Vol.0142 インド、テクノロジーのフロントランナーへ:国産化と輸出でグローバルに影響
インドのアシュウィニ・ヴァイシュナウ連邦大臣は、PhonePe(デジタル決済及び金融サービス会社)のIndus Appstore(インド固有のモバイルアプリストア)の発表会で“Vikasit Bharat@2047“(インド政府が2047年までに経済規模を30兆ドル規模に拡大し、16.5億人の人口を支える発展した経済を実現するプラン)を目標に向かって進むための3つの技術柱について言及しました。これらの柱とは、①テレコム(電気通信関連のビジネスや技術の総称)の輸出と6G、② インド国産スマートフォン、③ 半導体です。ヴァイシュナウ大臣は、Vande Bharat(インド国内の鉄道輸送の近代化を目指す、インド製高速列車プロジェクト)やインドのデジタルスタック(国民ID、統一決済インターフェース、デジタルインフラなどの国が開発した技術やフレームワーク)のような特定の技術に焦点を当て、これらの技術を開発して輸出していく方針を示しました。この取り組みは、国内での技術開発を促進し、インドをグローバルなイノベーションの中心地として位置づけることを目的としています。

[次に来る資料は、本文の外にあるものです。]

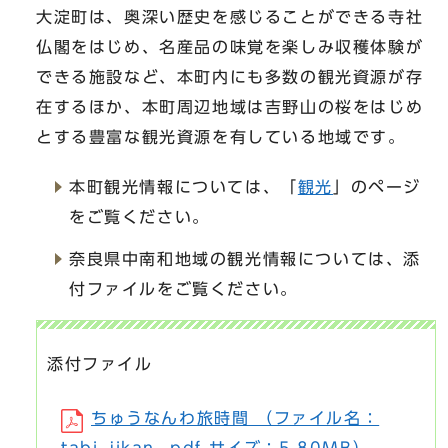
大淀町は、奥深い歴史を感じることができる寺社
仏閣をはじめ、名産品の味覚を楽しみ収穫体験が
できる施設など、本町内にも多数の観光資源が存
在するほか、本町周辺地域は吉野山の桜をはじめ
とする豊富な観光資源を有している地域です。
本町観光情報については、「
観光
」のページ
をご覧ください。
奈良県中南和地域の観光情報については、添
付ファイルをご覧ください。
添付ファイル
ちゅうなんわ旅時間 （ファイル名：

特にインドのテレコム業界は、国内での大規模な5Gネットワークの展開を通じて、顕著な変革を遂げています。世界中から注目を集めるこの進展により、インドはすでに世界で2番目に大きな5Gエコシステムを構築していると評価されています。5G展開に使用される機器の大半は「Made in India(インド製商品や製品をアピールするためのキャンペーン)」であり、2025年までに数十億ドル相当の「複雑なテレコム機器」を米国やヨーロッパに輸出する準備を進めています。さらに、インドは今後5年間でグローバル6G展開のリーダーとなることを目指しています。2029年までに6G技術が広く普及し、インドがこの新技術のソフトウェアとハードウェアの開発および輸出において重要な役割を果たすことが期待されています。
また、国産半導体チップの初ロールアウトは、2024年12月に予定されています。最終的には3~4カ所の大規模製造施設の運営することを目標としており、少なくとも1つの特定技術分野で独自の強みを築き、国際市場でのリーダーシップを確立することを望んでいます。
Source:インド、技術革新の先駆者として世界を牽引
この記事からは、かつては世界のバックオフィスであったインドが、開発者、生産者となり今後の世界をリードしていくのではないかと予感させます。
また、「Made in India」の取り組みにより、国内の製造業が強化されることによって、インド経済のさらなる発展が期待れます。特に高度な技術製品や半導体などの外部依存が高い分野での自立は、様々なフィールドにおいてインドのプレゼンスの強化が見込まれるように思います。